I do not mean to suggest that the nomination of Brennan means that there are no differences between the Bush and Obama administration on civil liberties. Obama did ban torture and extraordinary rendition by executive order upon taking office, and this matters. Where Obama has failed, however, is in creating the institutional incentives that will inhibit torture on the part of future administrations. His failure to prosecute even the most egregious instances of torture under the previous administration sends an unmistakable message that torturers can expect not to be held accountable. Nor has the administration (or the Democratic leadership in Congress) shown any interest in hearings that would at least shine a public light on post -9/11 security abuses. The Brennan nomination fits in all too well with this pattern of denying accountability. One would think that at a minimum being a defender of arbitrary detention and torture would exclude someone from consideration from a job as important as head of the CIA
Sadly, the nomination of John Brennan probably does not signal any significant changes in policy; it is but another hum-drum example of the Beltway’s increasingly debased sense of accountability. A consensual affair may cost a prominent public official his or her job and trigger a major investigation, privacy be damned.

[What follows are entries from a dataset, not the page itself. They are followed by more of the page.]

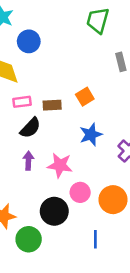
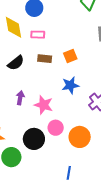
pink rectangle: (22, 102) -> (38, 35), moved
black semicircle: (30, 128) -> (16, 63), moved
blue line: (95, 239) -> (69, 173), moved

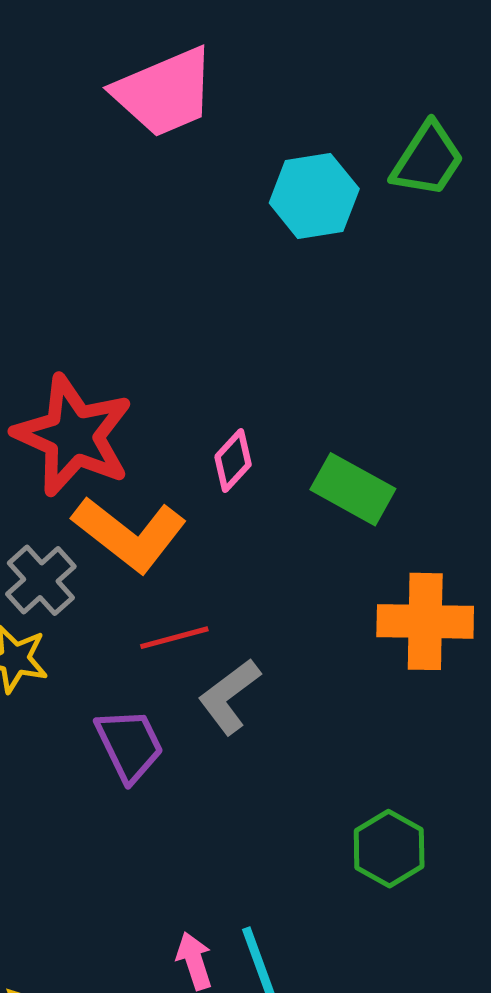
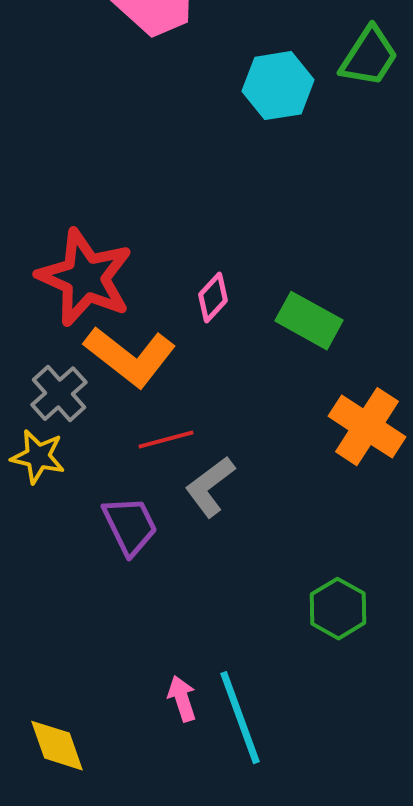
orange cross: (425, 621) -> (367, 427), turned 32

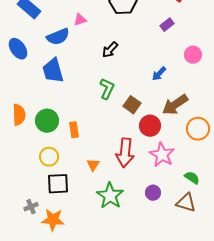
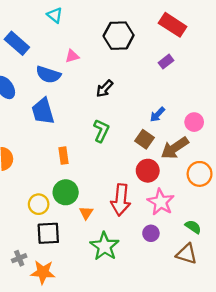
blue semicircle: (58, 37) -> (48, 75), turned 40
pink circle: (193, 55) -> (194, 122), moved
brown square: (132, 105) -> (144, 139), moved
green circle: (47, 121) -> (66, 192), moved
orange rectangle: (74, 130) -> (63, 156), moved
purple circle: (153, 193) -> (151, 233), moved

But abusing human rights has no consequence.
I cannot tell a lie — Douthat’s take on the Brennan/Hagel appointments is actually largely correct. The political dilemma is that Bush’s security policy without starting hugely stupid and destructive wars and without the direct arbitrary detention and torture (albeit without any serious effort to hamstring the arbitrary detention and torture of future administrations) is a substantial improvement. But, to put it mildly, it leaves a lot to be desired.